__YOUR INSTRUCTIONS__. In the data below, find each line carrying the string "Alors" and copy it out.

__RECORD SET__.

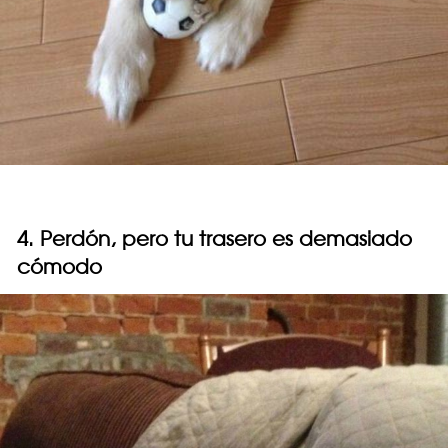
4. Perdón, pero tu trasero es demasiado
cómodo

...

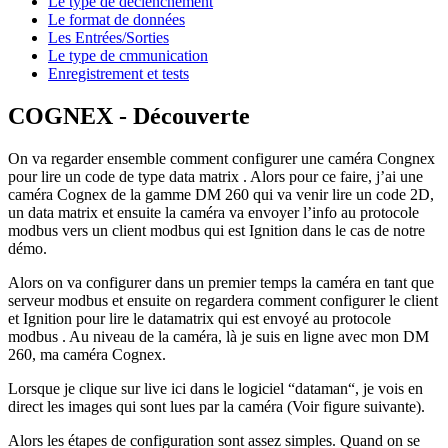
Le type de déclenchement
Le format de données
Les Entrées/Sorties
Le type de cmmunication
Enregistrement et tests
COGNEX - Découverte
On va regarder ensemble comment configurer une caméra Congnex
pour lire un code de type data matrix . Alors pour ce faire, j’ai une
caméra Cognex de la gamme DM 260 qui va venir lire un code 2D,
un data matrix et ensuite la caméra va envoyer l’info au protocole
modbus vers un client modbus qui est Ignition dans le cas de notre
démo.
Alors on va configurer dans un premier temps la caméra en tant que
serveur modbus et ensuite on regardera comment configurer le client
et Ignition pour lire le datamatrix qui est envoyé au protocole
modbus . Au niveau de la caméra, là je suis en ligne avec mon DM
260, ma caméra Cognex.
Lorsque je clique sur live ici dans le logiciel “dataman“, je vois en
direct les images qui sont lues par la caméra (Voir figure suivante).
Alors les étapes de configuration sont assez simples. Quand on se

__RESPONSE TO THE EXERCISE__.
pour lire un code de type data matrix . Alors pour ce faire, j’ai une
Alors on va configurer dans un premier temps la caméra en tant que
Alors les étapes de configuration sont assez simples. Quand on se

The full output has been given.